In 2013, three heat waves were recorded: 15–23 June, 24–29 July and 1–9 August. Heat waves affect all those exposed (Matthies F. et al, 2008), while certain groups are particularly affected. The factors that increase their vulnerability are presented as risk factors. Heat illness risk factors and risk factors for the increased number of deaths due to exposure to heat include:

  • age (the elderly and children are more vulnerable),
  • health condition: patients suffering from illnesses that affect body heat regulation, mobility and judgment ability are more vulnerable (e.g. patients suffering from cardiovascular diseases, respiratory diseases, diabetes, kidney diseases, mental disorders, immobile patients, etc.; also, certain drugs tend to affect body temperature regulation),
  • socio-economic status (low socio-economic status, homelessness, social isolation, limited access to health institutions),
  • environmental factors: air pollution and poor living conditions (attic dwellings, poorly aerated dwellings or cramped conditions, lack of air conditioning), working outdoors and living in cities (Matthies F. et al, 2008 in WHO, 2011).


    Some cities exhibit a heat island effect – temperatures recorded in cities are higher than those in their surrounding areas (EPA, 2014).

    A higher mortality rate was recorded during heat waves that lasted longer and were more intense.
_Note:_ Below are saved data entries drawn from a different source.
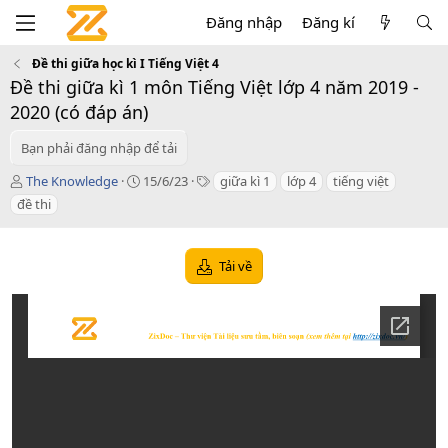
Đăng nhập
Đăng kí
Đề thi giữa học kì I Tiếng Việt 4
Đề thi giữa kì 1 môn Tiếng Việt lớp 4 năm 2019 -
2020 (có đáp án)
Bạn phải đăng nhập để tải
T
C
T
The Knowledge
15/6/23
giữa kì 1
lớp 4
tiếng việt
á
r
a
đề thi
c
e
g
g
a
s
i
t
Tải về
ả
i
o
n
d
a
t
e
Also, the mortality rate was higher during the first among successive heat waves (D'Ippoliti D. et al, 2010; Kovats S. et al, 2008; Matthies F. et al., 2008 in Anderson B., Bell M., 2011).
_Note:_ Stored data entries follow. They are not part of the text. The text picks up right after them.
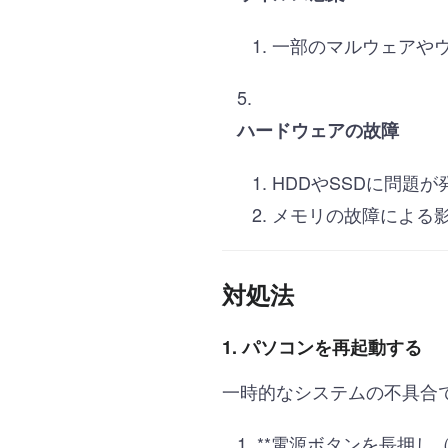
一部のマルウェアや
ハードウェアの故障
HDDやSSDに問題
メモリの故障による
対処法
1. パソコンを再起動する
一時的なシステムの不具合
**電源ボタンを長押し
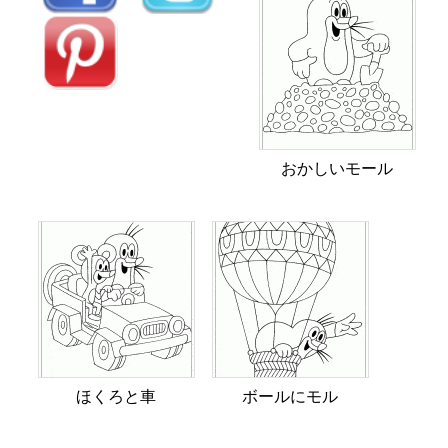
おかしいモール
ほくろと車
ボールにモル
    In Slovenia, the number of deaths increased during heat waves in 2013, which can partially be attributed to heat exposure. In 2013, the average number of deaths during heat waves was 52/day, while outside heat wave days, the average mortality rate was 48 deaths/day. Between 1 May and 30 September in the period 2008–2013, there was a positive and statistically significant temporal association between the daily number of deaths and heat waves (which means that the number of deaths during heat waves increased by 1 if a pseudo-equivalent temperature raised by 1°C).

    In 2003, 81 more people died during heat waves in Slovenia than would be expected over the same period. This means an almost 13 per cent mortality rate increase during the observation period (Tomšič S., Šelb J., Omerzu M., 2008). For a more accurate assessment of the effects of heat waves on the population, humidity was also taken into account during the monitoring.
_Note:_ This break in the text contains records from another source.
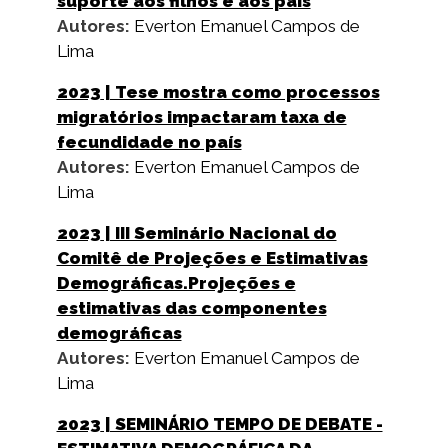
suporte aos filhos e aos pais
Autores:
Everton Emanuel Campos de
Lima
2023
| Tese mostra como processos
migratórios impactaram taxa de
fecundidade no país
Autores:
Everton Emanuel Campos de
Lima
2023
| III Seminário Nacional do
Comitê de Projeções e Estimativas
Demográficas.Projeções e
estimativas das componentes
demográficas
Autores:
Everton Emanuel Campos de
Lima
2023
| SEMINÁRIO TEMPO DE DEBATE -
    Mortality rate studies conducted in nine European countries showed a 7.6%–33.6% mortality increase during heat waves in 9 European cities (D'Ippoliti D. et al, 2010). The greatest increase (60%) was recorded in France in 2003 (Kovats S., Jendritzky G., 2008). Mortality rates were higher in people additionally exposed to ozone and/or particulates in the outdoor air (Analitis A. et al, 2014). According to projections, the mortality rate, combined with heat exposure, will continue to increase (Smith K. R., 2014).

    The detrimental effects of heat waves can largely be prevented. Prevention requires cross-sectorial cooperation, warnings by the ministry of the environment, warnings and preparedness of the health care sector as well as improvement of dwelling conditions and urban planning (WHO, 2011).